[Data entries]
□ □ □ □ □ □ □

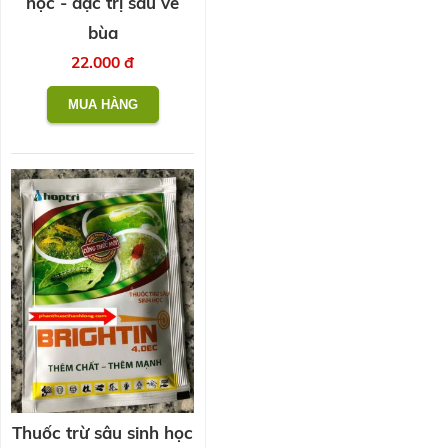
học - đặc trị sâu vẽ
bùa
22.000 đ
Thuốc trừ sâu sinh học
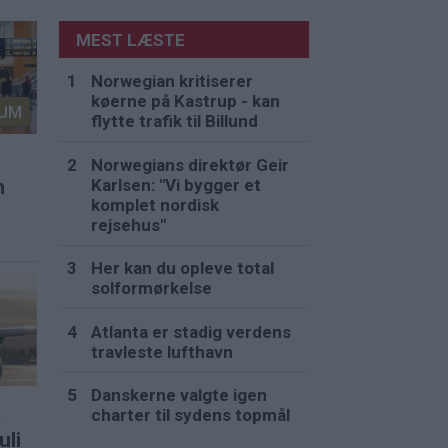
MEST LÆSTE
Norwegian kritiserer
køerne på Kastrup - kan
UM
flytte trafik til Billund
Norwegians direktør Geir
Karlsen: "Vi bygger et
n
komplet nordisk
rejsehus"
Her kan du opleve total
solformørkelse
Atlanta er stadig verdens
travleste lufthavn
Danskerne valgte igen
t
charter til sydens topmål
uli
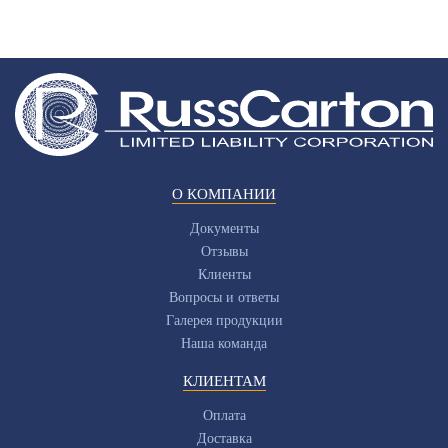
О КОМПАНИИ
Документы
Отзывы
Клиенты
Вопросы и ответы
Галерея продукции
Наша команда
КЛИЕНТАМ
Оплата
Доставка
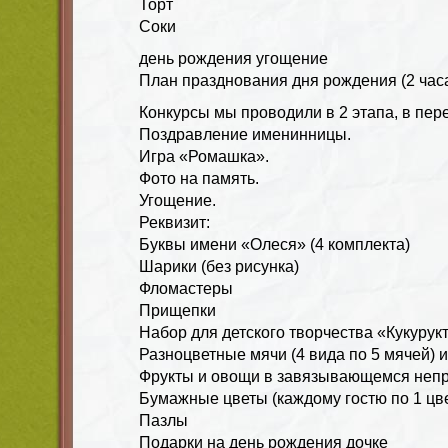
Торт
Соки
день рождения угощение
План празднования дня рождения (2 часа
Конкурсы мы проводили в 2 этапа, в пер
Поздравление именинницы.
Игра «Ромашка».
Фото на память.
Угощение.
Реквизит:
Буквы имени «Олеся» (4 комплекта)
Шарики (без рисунка)
Фломастеры
Прищепки
Набор для детского творчества «Кукурук
Разноцветные мячи (4 вида по 5 мячей) и
Фрукты и овощи в завязывающемся неп
Бумажные цветы (каждому гостю по 1 цве
Пазлы
Подарки на день рождения дочке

□ □ □ □ □ □ □

● Assigned task
Each line above is to be copied exactly, and the pictures are to be dropped.

● Exercise response
học - đặc trị sâu vẽ
bùa
22.000 đ
Thuốc trừ sâu sinh học
MEST LÆSTE
Norwegian kritiserer
køerne på Kastrup - kan
UM
flytte trafik til Billund
Norwegians direktør Geir
Karlsen: "Vi bygger et
n
komplet nordisk
rejsehus"
Her kan du opleve total
solformørkelse
Atlanta er stadig verdens
travleste lufthavn
Danskerne valgte igen
t
charter til sydens topmål
uli
О КОМПАНИИ
Документы
Отзывы
Клиенты
Вопросы и ответы
Галерея продукции
Наша команда
КЛИЕНТАМ
Оплата
Доставка
Торт
Соки
день рождения угощение
План празднования дня рождения (2 часа
Конкурсы мы проводили в 2 этапа, в пер
Поздравление именинницы.
Игра «Ромашка».
Фото на память.
Угощение.
Реквизит:
Буквы имени «Олеся» (4 комплекта)
Шарики (без рисунка)
Фломастеры
Прищепки
Набор для детского творчества «Кукурук
Разноцветные мячи (4 вида по 5 мячей) и
Фрукты и овощи в завязывающемся неп
Бумажные цветы (каждому гостю по 1 цве
Пазлы
Подарки на день рождения дочке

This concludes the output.